Research suggests that anticipation correlates with more intense and satisfying emotions than remembering the past.
Research shows that physical activities during vacation improves health and wellness levels, compared with passive activities (lying around poolside) or even social activities. Getting in a nature hike or water/snow sport could also maximize our holiday happiness, given how exercise improves mental function. Doing a sport we enjoy inherently boosts our feelings of pleasure, which also plays a major role in reaping the health and happiness benefits from vacation.
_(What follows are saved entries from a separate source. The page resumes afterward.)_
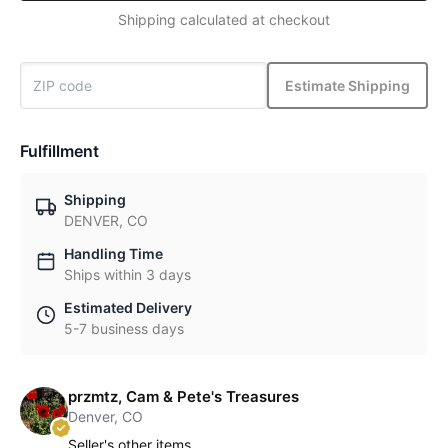
Shipping calculated at checkout
Estimate Shipping
Fulfillment
Shipping
DENVER, CO
Handling Time
Ships within 3 days
Estimated Delivery
5-7 business days
przmtz, Cam & Pete's Treasures
Denver, CO
Seller's other items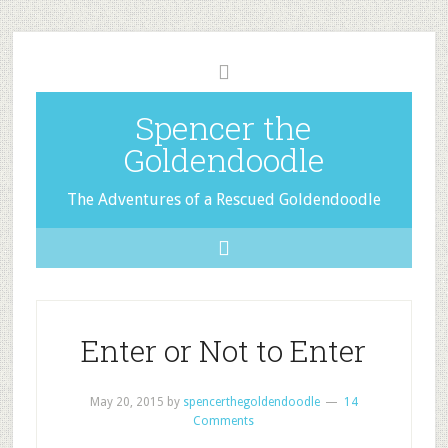
Spencer the
Goldendoodle
The Adventures of a Rescued Goldendoodle
Enter or Not to Enter
May 20, 2015
by
spencerthegoldendoodle
14
Comments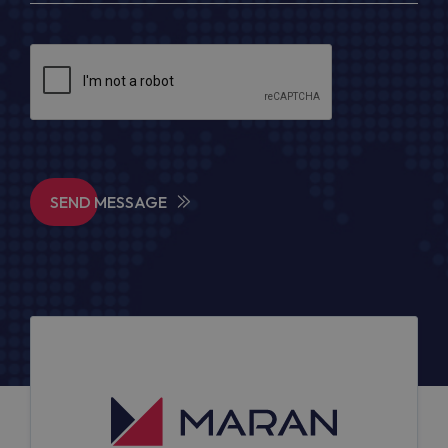
SEND MESSAGE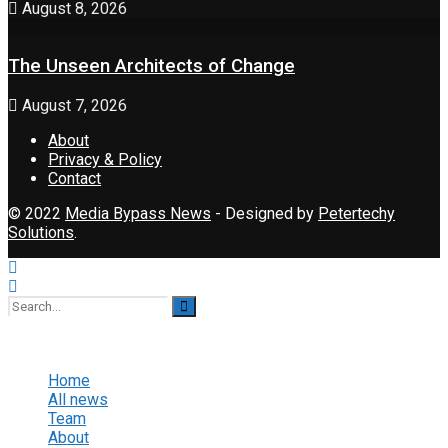
August 8, 2026
The Unseen Architects of Change
August 7, 2026
About
Privacy & Policy
Contact
© 2022
Media Bypass News
- Designed by
Petertechy
Solutions
.
No Result
View All Result
Home
All news
Team
About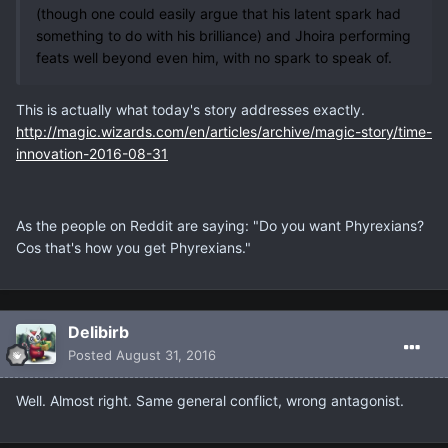
(though one could easily argue that his latent spark had
something to do with his brilliance) and Jhoira performing
feats well beyond even him, with no spark to speak of.
This is actually what today's story addresses exactly.
http://magic.wizards.com/en/articles/archive/magic-story/time-
innovation-2016-08-31
As the people on Reddit are saying: "Do you want Phyrexians?
Cos that's how you get Phyrexians."
Delibirb
Posted
August 31, 2016
Well. Almost right. Same general conflict, wrong antagonist.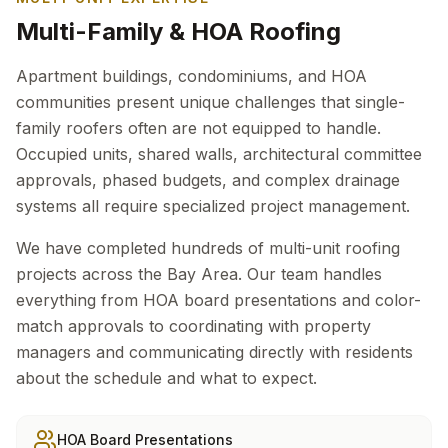
Multi-Family & HOA Roofing
Apartment buildings, condominiums, and HOA
communities present unique challenges that single-
family roofers often are not equipped to handle.
Occupied units, shared walls, architectural committee
approvals, phased budgets, and complex drainage
systems all require specialized project management.
We have completed hundreds of multi-unit roofing
projects across the Bay Area. Our team handles
everything from HOA board presentations and color-
match approvals to coordinating with property
managers and communicating directly with residents
about the schedule and what to expect.
HOA Board Presentations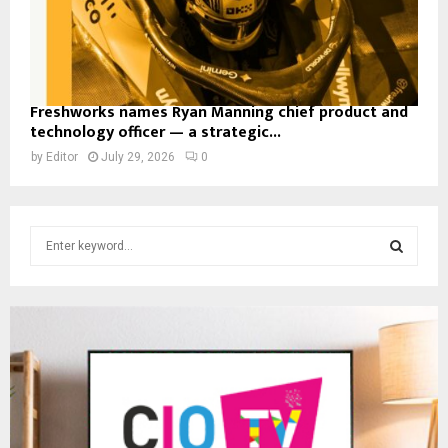
Freshworks names Ryan Manning chief product and
technology officer — a strategic...
by
Editor
July 29, 2026
0
S
e
a
S
r
c
E
h
f
A
o
r
R
:
C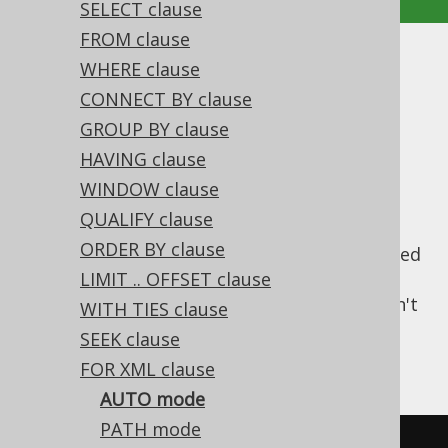
SELECT clause
FROM clause
AUTO mode
WHERE clause
CONNECT BY clause
Supported by ❌ Open Source Edition
GROUP BY clause
✅ Express Edition ✅ Professional Edition
HAVING clause
✅ Enterprise Edition
WINDOW clause
QUALIFY clause
ORDER BY clause
The
mode generates XML content based
AUTO
on automatically generated elements that
LIMIT .. OFFSET clause
model the query structure. This mode doesn't
WITH TIES clause
provide much control over the output.
SEEK clause
Consider the following query
FOR XML clause
AUTO mode
PATH mode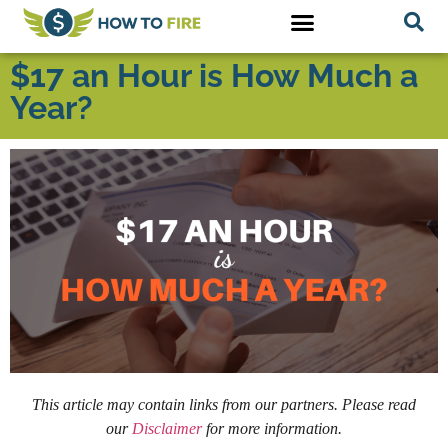
$17 an Hour is How Much a
Year?
This article may contain links from our partners. Please read
our
Disclaimer
for more information.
Research shows that our satisfaction diminishes with the things we buy, but increases with the experiences we are given . Novelty also plays a role here, as vacationing in the same place builds memories that may blur year-on-year. And experiences lead to unique stories. Inevitably, someone will one-up us on the purchases – a bigger boat, a more exotic location or a fancier watch. But it’s hard to one-up personal experiences. These are ours to cherish and share. Sharing these stories can also cement them in our memory bank, helping us re-live them longer. Even staycations can be novel, as long as we allow ourselves to experience the familiar in an unfamiliar way. Personally, this is my favorite happiness hack, as I strive to go somewhere new every year, and return with a camera full of memories but a bag that’s pretty much in pre-trip condition (apologies to the souvenir industry!).
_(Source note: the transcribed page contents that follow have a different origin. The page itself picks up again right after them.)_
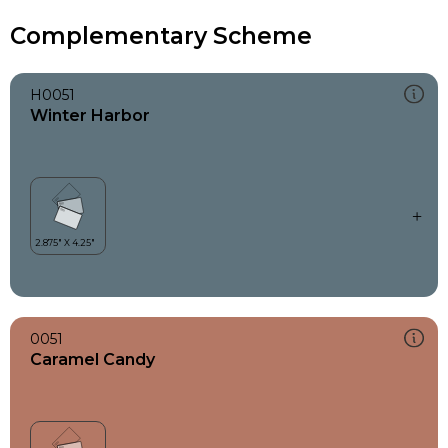
Complementary Scheme
H0051
Winter Harbor
0051
Caramel Candy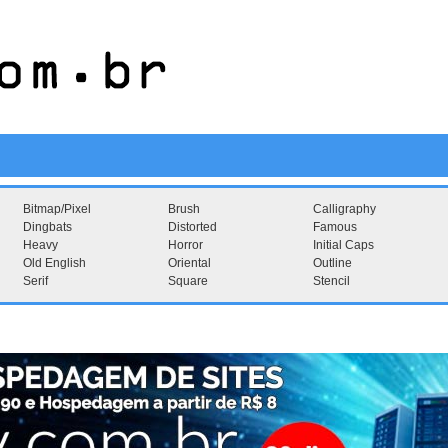
Bitmap/Pixel
Brush
Calligraphy
Dingbats
Distorted
Famous
Heavy
Horror
Initial Caps
Old English
Oriental
Outline
Serif
Square
Stencil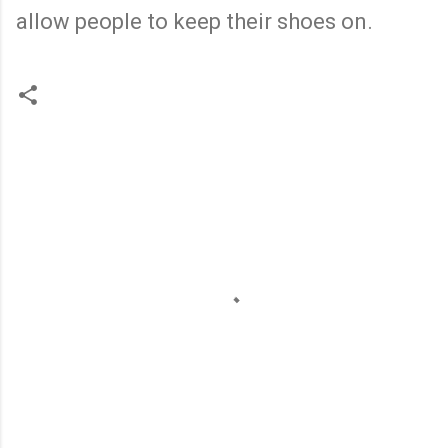
allow people to keep their shoes on.
C
o
m
m
e
n
t
s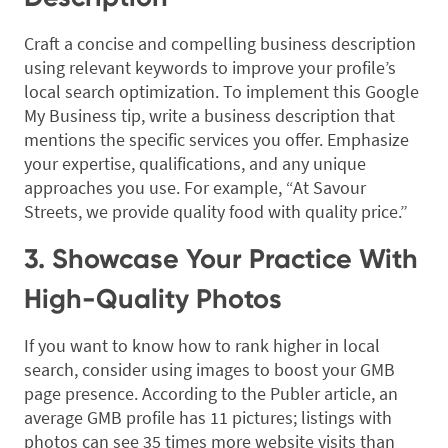
Craft a concise and compelling business description
using relevant keywords to improve your profile’s
local search optimization. To implement this Google
My Business tip, write a business description that
mentions the specific services you offer. Emphasize
your expertise, qualifications, and any unique
approaches you use. For example, “At Savour
Streets, we provide quality food with quality price.”
3. Showcase Your Practice With
High-Quality Photos
If you want to know how to rank higher in local
search, consider using images to boost your GMB
page presence. According to the Publer article, an
average GMB profile has 11 pictures; listings with
photos can see 35 times more website visits than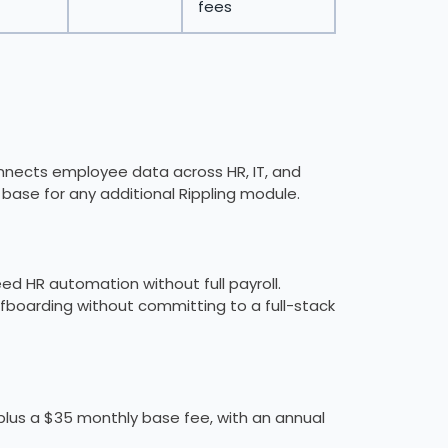
fees
connects employee data across HR, IT, and
d base for any additional Rippling module.
d HR automation without full payroll.
boarding without committing to a full-stack
lus a $35 monthly base fee, with an annual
The most important way to maximize happiness during vacation is to let it happen. Planning is one thing, but building up our expectations to levels seen only on the rare Instagram account may hinder our ability to stay present during our break. If anticipation is the brain’s highest high, then disappointment is its lowest low. Set realistic expectations and look around, not down at your phone. Think of the smells, tastes and sounds that only your brain can fully capture. If you find it hard to unplug fully, experts suggest setting aside designated times for checking in with work or social media. A destination with no wifi or cell signal is pretty much the only way I can fully unplug and reconnect with nature – and it works wonders.
While writing how to ‘optimize’ your happiness from vacation seems fundamentally un-vacation-like, it does address the rise in stress and burnout we are experiencing on a global scale. As a working American, I’m keenly aware of the challenge in obtaining time off, which isn’t even an option for many. Perhaps these little insights will enhance the joy and ‘after-glow’ we get from the precious little time we take for ourselves. And in the end, we are benefiting our health and wellness in ways we are only beginning to understand. Science shows that decompressing from work boosts our health and happiness, but it doesn’t have to be on a tropical island or even outside of the home. By integrating your personal holiday ingredients into everyday life, you allow your mind and body to recharge, ensuring that your personal sanctuary keeps your work-life balance in check.